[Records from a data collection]
##############################

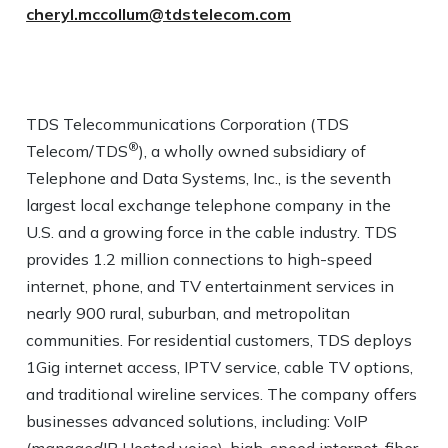
cheryl.mccollum@tdstelecom.com
TDS Telecommunications Corporation (TDS
®
Telecom/TDS
), a wholly owned subsidiary of
Telephone and Data Systems, Inc., is the seventh
largest local exchange telephone company in the
U.S. and a growing force in the cable industry. TDS
provides 1.2 million connections to high-speed
internet, phone, and TV entertainment services in
nearly 900 rural, suburban, and metropolitan
communities. For residential customers, TDS deploys
1Gig internet access, IPTV service, cable TV options,
and traditional wireline services. The company offers
businesses advanced solutions, including: VoIP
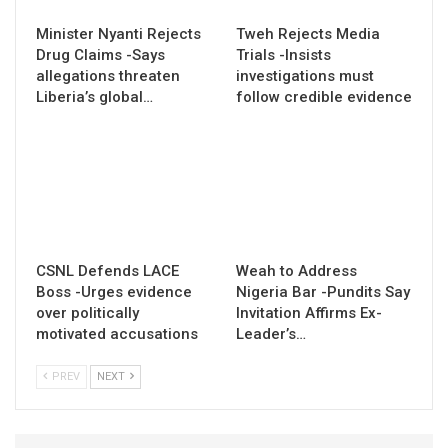
Minister Nyanti Rejects
Tweh Rejects Media
Drug Claims -Says
Trials -Insists
allegations threaten
investigations must
Liberia’s global…
follow credible evidence
CSNL Defends LACE
Weah to Address
Boss -Urges evidence
Nigeria Bar -Pundits Say
over politically
Invitation Affirms Ex-
motivated accusations
Leader’s…
PREV
NEXT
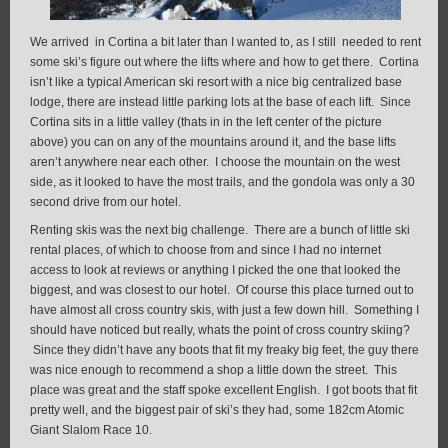
We arrived in Cortina a bit later than I wanted to, as I still needed to rent
some ski’s figure out where the lifts where and how to get there. Cortina
isn’t like a typical American ski resort with a nice big centralized base
lodge, there are instead little parking lots at the base of each lift. Since
Cortina sits in a little valley (thats in in the left center of the picture
above) you can on any of the mountains around it, and the base lifts
aren’t anywhere near each other. I choose the mountain on the west
side, as it looked to have the most trails, and the gondola was only a 30
second drive from our hotel.
Renting skis was the next big challenge. There are a bunch of little ski
rental places, of which to choose from and since I had no internet
access to look at reviews or anything I picked the one that looked the
biggest, and was closest to our hotel. Of course this place turned out to
have almost all cross country skis, with just a few down hill. Something I
should have noticed but really, whats the point of cross country skiing?
Since they didn’t have any boots that fit my freaky big feet, the guy there
was nice enough to recommend a shop a little down the street. This
place was great and the staff spoke excellent English. I got boots that fit
pretty well, and the biggest pair of ski’s they had, some 182cm Atomic
Giant Slalom Race 10.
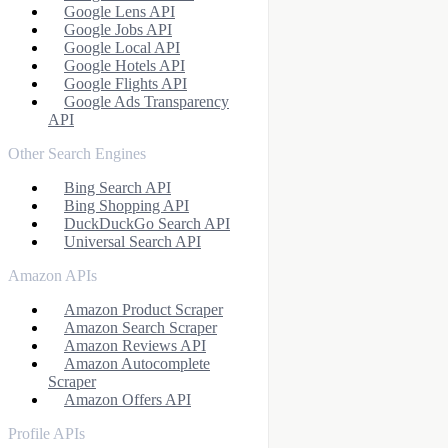
Google Lens API
Google Jobs API
Google Local API
Google Hotels API
Google Flights API
Google Ads Transparency
API
Other Search Engines
Bing Search API
Bing Shopping API
DuckDuckGo Search API
Universal Search API
Amazon APIs
Amazon Product Scraper
Amazon Search Scraper
Amazon Reviews API
Amazon Autocomplete
Scraper
Amazon Offers API
Profile APIs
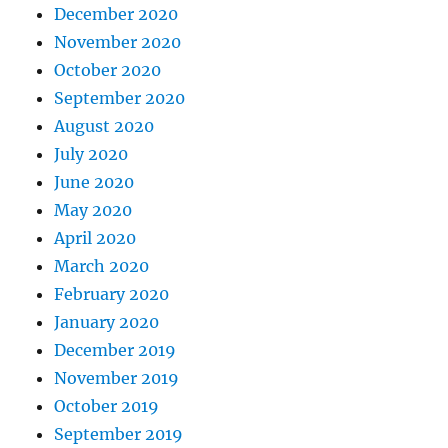
December 2020
November 2020
October 2020
September 2020
August 2020
July 2020
June 2020
May 2020
April 2020
March 2020
February 2020
January 2020
December 2019
November 2019
October 2019
September 2019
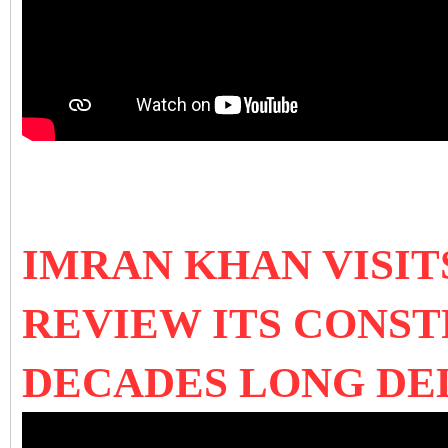
IMRAN KHAN VISI
REVIEW ITS CONS
DECADES LONG D
E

##############################

What is needed:
Set down again, exactly, every line above from the one with "Bing Shopping API" down to the one with "October 2019", both ends included. No pictures, and nothing else.

Answer section:
Bing Shopping API
DuckDuckGo Search API
Universal Search API
Amazon APIs
Amazon Product Scraper
Amazon Search Scraper
Amazon Reviews API
Amazon Autocomplete
Scraper
Amazon Offers API
Profile APIs
December 2020
November 2020
October 2020
September 2020
August 2020
July 2020
June 2020
May 2020
April 2020
March 2020
February 2020
January 2020
December 2019
November 2019
October 2019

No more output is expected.